═══ Provided records

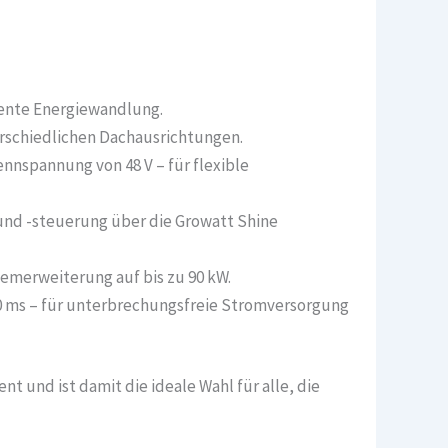
ziente Energiewandlung.
erschiedlichen Dachausrichtungen.
ennspannung von 48 V – für flexible
nd -steuerung über die Growatt Shine
temerweiterung auf bis zu 90 kW.
0 ms – für unterbrechungsfreie Stromversorgung
t und ist damit die ideale Wahl für alle, die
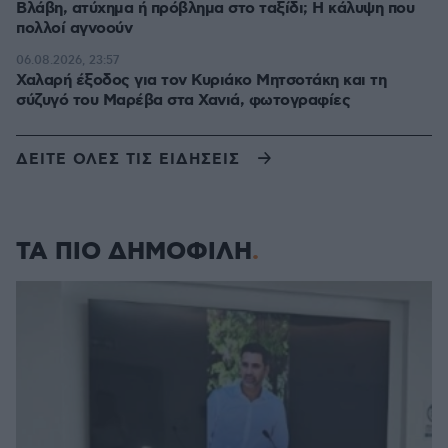
Βλάβη, ατύχημα ή πρόβλημα στο ταξίδι; Η κάλυψη που
πολλοί αγνοούν
06.08.2026, 23:57
Χαλαρή έξοδος για τον Κυριάκο Μητσοτάκη και τη
σύζυγό του Μαρέβα στα Χανιά, φωτογραφίες
ΔΕΙΤΕ ΟΛΕΣ ΤΙΣ ΕΙΔΗΣΕΙΣ
ΤΑ ΠΙΟ ΔΗΜΟΦΙΛΗ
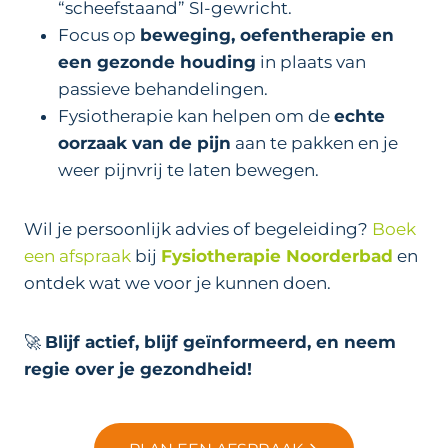
“scheefstaand” SI-gewricht.
Focus op
beweging, oefentherapie en
een gezonde houding
in plaats van
passieve behandelingen.
Fysiotherapie kan helpen om de
echte
oorzaak van de pijn
aan te pakken en je
weer pijnvrij te laten bewegen.
Wil je persoonlijk advies of begeleiding?
Boek
een afspraak
bij
Fysiotherapie Noorderbad
en
ontdek wat we voor je kunnen doen.
🚀
Blijf actief, blijf geïnformeerd, en neem
regie over je gezondheid!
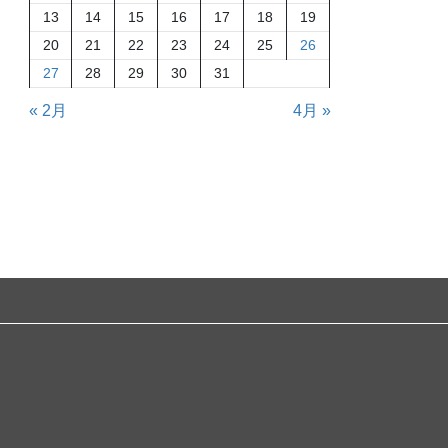
13
14
15
16
17
18
19
20
21
22
23
24
25
26
27
28
29
30
31
« 2月
4月 »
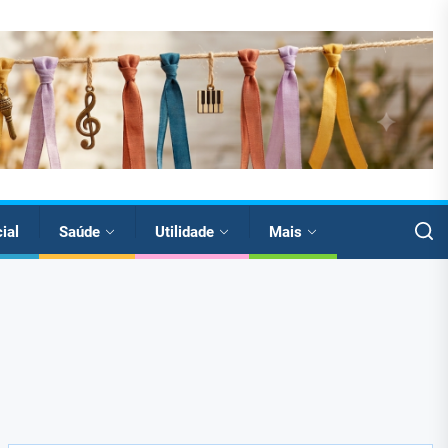
cial
Saúde
Utilidade
Mais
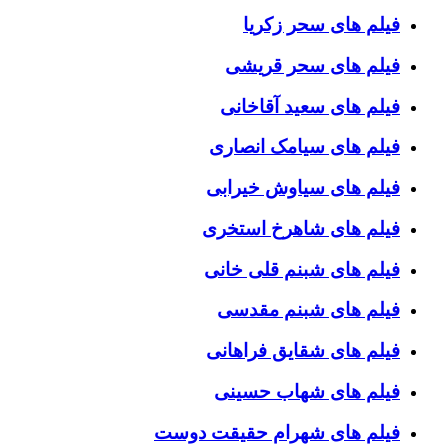
فیلم های سحر زکریا
فیلم های سحر قریشی
فیلم های سعید آقاخانی
فیلم های سیامک انصاری
فیلم های سیاوش خیرابی
فیلم های شاهرخ استخری
فیلم های شبنم قلی خانی
فیلم های شبنم مقدسی
فیلم های شقایق فراهانی
فیلم های شهاب حسینی
فیلم های شهرام حقیقت دوست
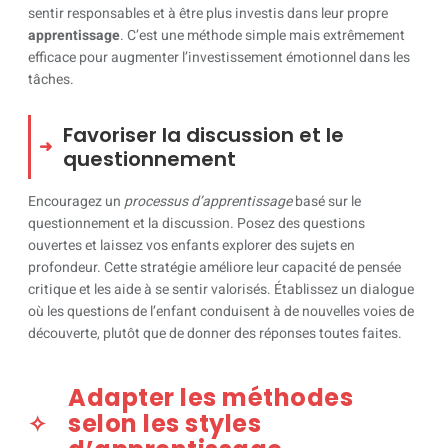
sentir responsables et à être plus investis dans leur propre
apprentissage
. C’est une méthode simple mais extrêmement
efficace pour augmenter l’investissement émotionnel dans les
tâches.
Favoriser la discussion et le
questionnement
Encouragez un
processus d’apprentissage
basé sur le
questionnement et la discussion. Posez des questions
ouvertes et laissez vos enfants explorer des sujets en
profondeur. Cette stratégie améliore leur capacité de pensée
critique et les aide à se sentir valorisés. Établissez un dialogue
où les questions de l’enfant conduisent à de nouvelles voies de
découverte, plutôt que de donner des réponses toutes faites.
Adapter les méthodes
selon les styles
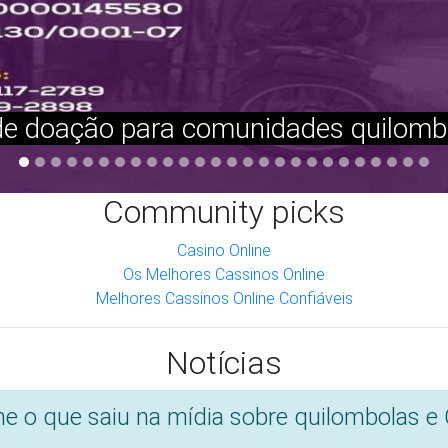
Portal da Cidade - https://registro.portaldacidade.com/
11/07/2022
demia e os conflitos no território Jambuaç
Amazônia Real - https://amazoniareal.com.br
25/03/2021
s, pandemia foi sinônimo de abandono, raci
Projeto Colabora - https://projetocolabora.com.br
03/03/2021
a decisão do STF que suspende ações sobre 
áreas quilombolas
OESP - https://politica.estadao.com.br/blogs/fausto-mace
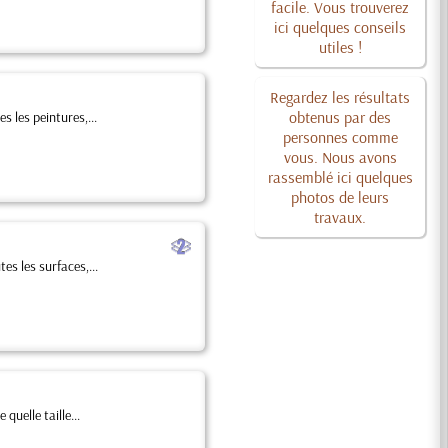
facile. Vous trouverez
ici quelques conseils
utiles !
Regardez les résultats
obtenus par des
s les peintures,...
personnes comme
vous. Nous avons
rassemblé ici quelques
photos de leurs
travaux.
b
es les surfaces,...
uelle taille...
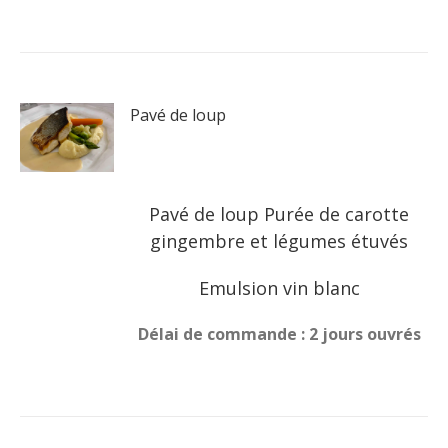
Pavé de loup
Pavé de loup Purée de carotte
gingembre et légumes étuvés
Emulsion vin blanc
Délai de commande : 2 jours ouvrés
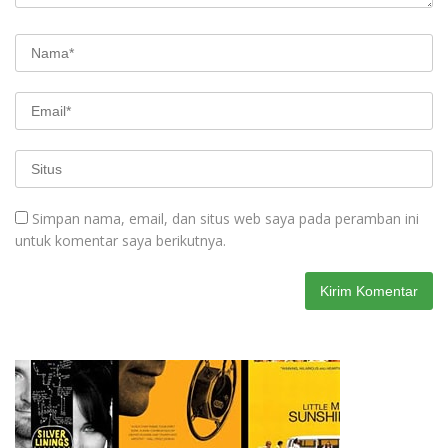
Simpan nama, email, dan situs web saya pada peramban ini
untuk komentar saya berikutnya.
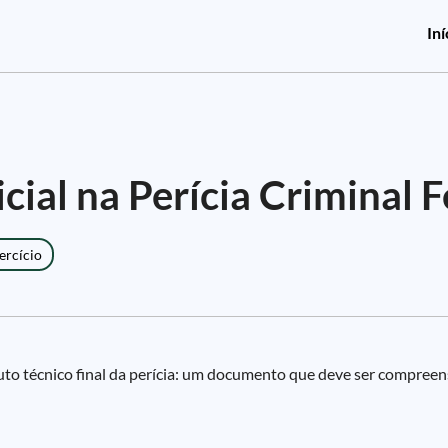
Iní
cial na Perícia Criminal 
ercício
uto técnico final da perícia: um documento que deve ser compreensí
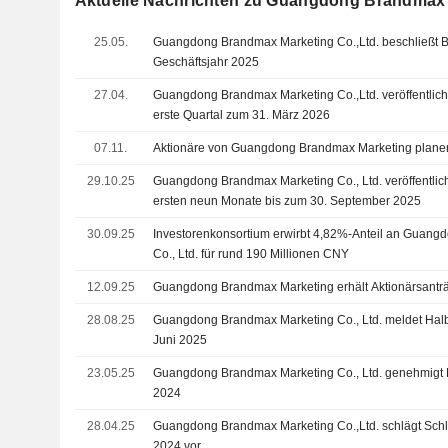
Aktuelle Nachrichten zu Guangdong Brandmax 
25.05.
Guangdong Brandmax Marketing Co.,Ltd. beschließt B
Geschäftsjahr 2025
27.04.
Guangdong Brandmax Marketing Co.,Ltd. veröffentlich
erste Quartal zum 31. März 2026
07.11.
Aktionäre von Guangdong Brandmax Marketing planen
29.10.25
Guangdong Brandmax Marketing Co., Ltd. veröffentlich
ersten neun Monate bis zum 30. September 2025
30.09.25
Investorenkonsortium erwirbt 4,82%-Anteil an Guan
Co., Ltd. für rund 190 Millionen CNY
12.09.25
Guangdong Brandmax Marketing erhält Aktionärsanträ
28.08.25
Guangdong Brandmax Marketing Co., Ltd. meldet Hal
Juni 2025
23.05.25
Guangdong Brandmax Marketing Co., Ltd. genehmigt B
2024
28.04.25
Guangdong Brandmax Marketing Co.,Ltd. schlägt Schl
2024 vor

══════

| The problem |
Exact repetition of the data is needed, with no images retained.

| Solution |
ziente Energiewandlung.
erschiedlichen Dachausrichtungen.
ennspannung von 48 V – für flexible
nd -steuerung über die Growatt Shine
temerweiterung auf bis zu 90 kW.
0 ms – für unterbrechungsfreie Stromversorgung
t und ist damit die ideale Wahl für alle, die
Βλάβη, ατύχημα ή πρόβλημα στο ταξίδι; Η κάλυψη που
πολλοί αγνοούν
06.08.2026, 23:57
Χαλαρή έξοδος για τον Κυριάκο Μητσοτάκη και τη
σύζυγό του Μαρέβα στα Χανιά, φωτογραφίες
ΔΕΙΤΕ ΟΛΕΣ ΤΙΣ ΕΙΔΗΣΕΙΣ
ΤΑ ΠΙΟ ΔΗΜΟΦΙΛΗ
“scheefstaand” SI-gewricht.
Focus op
beweging, oefentherapie en
een gezonde houding
in plaats van
passieve behandelingen.
Fysiotherapie kan helpen om de
echte
oorzaak van de pijn
aan te pakken en je
weer pijnvrij te laten bewegen.
Wil je persoonlijk advies of begeleiding?
Boek
een afspraak
bij
Fysiotherapie Noorderbad
en
ontdek wat we voor je kunnen doen.
🚀
Blijf actief, blijf geïnformeerd, en neem
regie over je gezondheid!
13
14
15
16
17
18
19
20
21
22
23
24
25
26
27
28
29
30
31
« 2月
4月 »
cial
Saúde
Utilidade
Mais
فیلم های سحر زکریا
فیلم های سحر قریشی
فیلم های سعید آقاخانی
فیلم های سیامک انصاری
فیلم های سیاوش خیرابی
فیلم های شاهرخ استخری
فیلم های شبنم قلی خانی
فیلم های شبنم مقدسی
فیلم های شقایق فراهانی
فیلم های شهاب حسینی
فیلم های شهرام حقیقت دوست
sentir responsables et à être plus investis dans leur propre
apprentissage
. C’est une méthode simple mais extrêmement
efficace pour augmenter l’investissement émotionnel dans les
tâches.
Favoriser la discussion et le
questionnement
Encouragez un
processus d’apprentissage
basé sur le
questionnement et la discussion. Posez des questions
ouvertes et laissez vos enfants explorer des sujets en
profondeur. Cette stratégie améliore leur capacité de pensée
critique et les aide à se sentir valorisés. Établissez un dialogue
où les questions de l’enfant conduisent à de nouvelles voies de
découverte, plutôt que de donner des réponses toutes faites.
Adapter les méthodes
selon les styles
Portal da Cidade - https://registro.portaldacidade.com/
11/07/2022
demia e os conflitos no território Jambuaç
Amazônia Real - https://amazoniareal.com.br
25/03/2021
s, pandemia foi sinônimo de abandono, raci
Projeto Colabora - https://projetocolabora.com.br
03/03/2021
a decisão do STF que suspende ações sobre 
áreas quilombolas
OESP - https://politica.estadao.com.br/blogs/fausto-mace
facile. Vous trouverez
ici quelques conseils
utiles !
Regardez les résultats
obtenus par des
s les peintures,...
personnes comme
vous. Nous avons
rassemblé ici quelques
photos de leurs
travaux.
b
es les surfaces,...
uelle taille...
Pavé de loup
Pavé de loup Purée de carotte
gingembre et légumes étuvés
Emulsion vin blanc
Délai de commande : 2 jours ouvrés
Simpan nama, email, dan situs web saya pada peramban ini
untuk komentar saya berikutnya.
Iní
cial na Perícia Criminal 
ercício
uto técnico final da perícia: um documento que deve ser compreensí
Aktuelle Nachrichten zu Guangdong Brandmax 
25.05.
Guangdong Brandmax Marketing Co.,Ltd. beschließt B
Geschäftsjahr 2025
27.04.
Guangdong Brandmax Marketing Co.,Ltd. veröffentlich
erste Quartal zum 31. März 2026
07.11.
Aktionäre von Guangdong Brandmax Marketing planen
29.10.25
Guangdong Brandmax Marketing Co., Ltd. veröffentlich
ersten neun Monate bis zum 30. September 2025
30.09.25
Investorenkonsortium erwirbt 4,82%-Anteil an Guan
Co., Ltd. für rund 190 Millionen CNY
12.09.25
Guangdong Brandmax Marketing erhält Aktionärsanträ
28.08.25
Guangdong Brandmax Marketing Co., Ltd. meldet Hal
Juni 2025
23.05.25
Guangdong Brandmax Marketing Co., Ltd. genehmigt B
2024
28.04.25
Guangdong Brandmax Marketing Co.,Ltd. schlägt Schl
2024 vor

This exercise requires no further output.